As infrastructure becomes increasingly automated, the systems that deploy, manage, and scale it—CI/CD pipelines, service agents, orchestration tools—rely on a growing class of non-human identities (NHIs). These machine actors often operate with persistent credentials, excessive privileges, and limited visibility—leaving critical trust gaps in modern environments.
This session explores three high-impact use cases where addressing NHI is both urgent and achievable:
- CI/CD Pipeline Security: CI/CD platforms frequently use static secrets and over-permissioned service accounts to deploy infrastructure. We’ll walk through how to apply strong identity controls—short-lived credentials, just-in-time access, and session-level auditing—to harden these systems without slowing down delivery.
- Infrastructure-as-Code Workflows: Provisioning and orchestration tools often authenticate with long-lived credentials and execute plans with sweeping access. Learn how to introduce scoped, ephemeral identities into your automation flows—without disrupting developer velocity.

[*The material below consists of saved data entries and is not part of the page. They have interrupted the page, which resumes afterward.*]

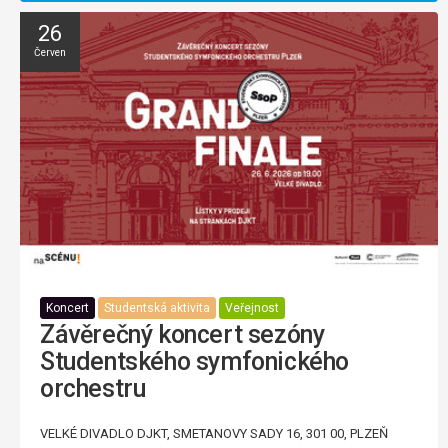
26
Červen
Koncert
Studentská aktivita
Veřejnost
Závěrečný koncert sezóny
Studentského symfonického
orchestru
VELKÉ DIVADLO DJKT, SMETANOVY SADY 16, 301 00, PLZEŇ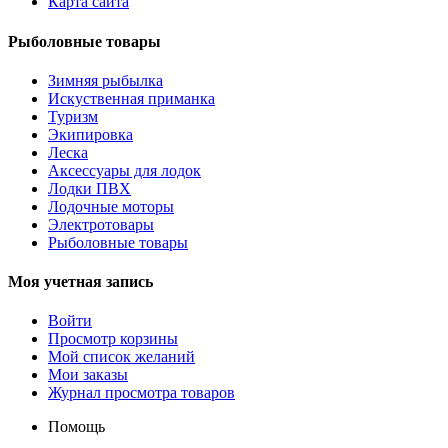
Карта сайта
Рыболовные товары
Зимняя рыбылка
Искуственная приманка
Туризм
Экипировка
Леска
Аксессуары для лодок
Лодки ПВХ
Лодочные моторы
Электротовары
Рыболовные товары
Моя учетная запись
Войти
Просмотр корзины
Мой список желаний
Мои заказы
Журнал просмотра товаров
Помощь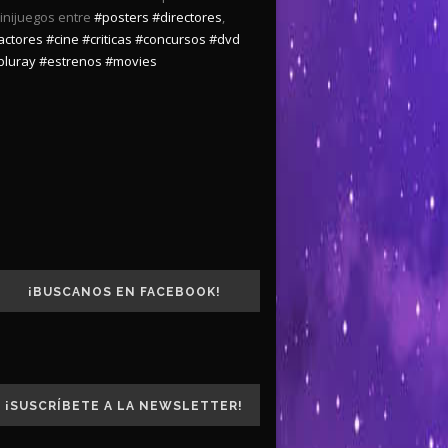
inijuegos entre
#posters
#directores
,
actores
#cine
#criticas
#concursos
#dvd
bluray
#estrenos
#movies
¡BUSCANOS EN FACEBOOK!
¡SUSCRÍBETE A LA NEWSLETTER!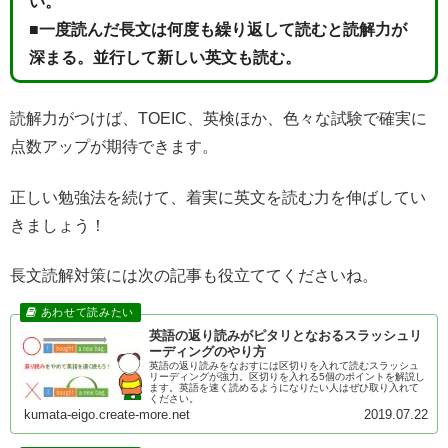
い。
■一度読んだ長文は何度も繰り返して読むと読解力が
深まる。並行して新しい英文も読む。
読解力がつけば、TOEIC、英検ほか、色々な試験で確実に
点数アップが期待できます。
正しい勉強法を続けて、着実に英文を読む力を伸ばしてい
きましょう！
長文読解対策には次の記事も役立ててくださいね。
英語の返り読みがピタリとなおるスラッシュリ
ーディングのやり方
英語の返り読みをなおすには区切りを入れて読むスラッシュ
リーディングが強力。区切りを入れる5個のポイントを解説し
ます。英語を速く読めるようになりたい人はぜひ取り入れて
ください。
kumata-eigo.create-more.net
2019.07.22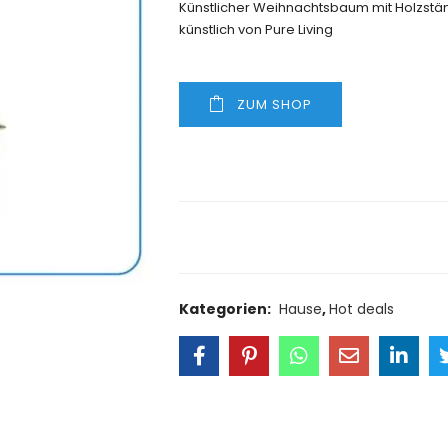
Künstlicher Weihnachtsbaum mit Holzs
künstlich von Pure Living
ZUM SHOP
Size Guide
Delivery Retu
Kategorien:
Hause
,
Hot deals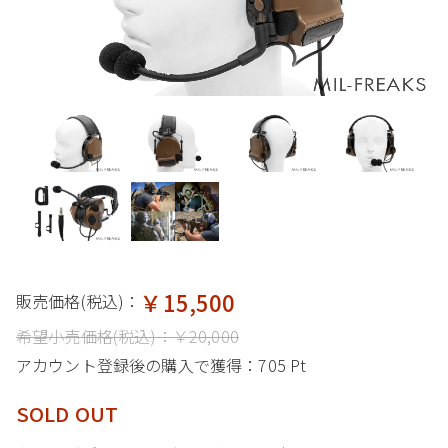
￥15,500
販売価格(税込)：
希望小売価格(税込)：
￥20,000
アカウント登録後の購入で獲得：
705 Pt
SOLD OUT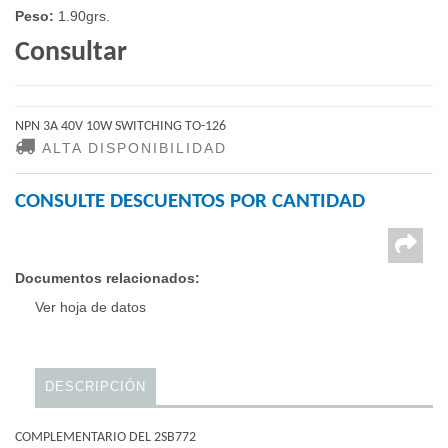
Peso:
1.90grs.
Consultar
NPN 3A 40V 10W SWITCHING TO-126
ALTA DISPONIBILIDAD
CONSULTE DESCUENTOS POR CANTIDAD
Documentos relacionados:
Ver hoja de datos
DESCRIPCIÓN
COMPLEMENTARIO DEL 2SB772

- Federated Workload Identity: Multi-cloud and hybrid services need to authenticate and authorize without relying on shared secrets or brittle one-off integrations. This talk will outline patterns for issuing verifiable, short-lived credentials across environments, enabling secure service-to-service trust without sacrificing velocity.
These use cases establish a clear model for managing non-human identity risk—one rooted in Zero Trust, built for automation, and grounded in real-world implementation.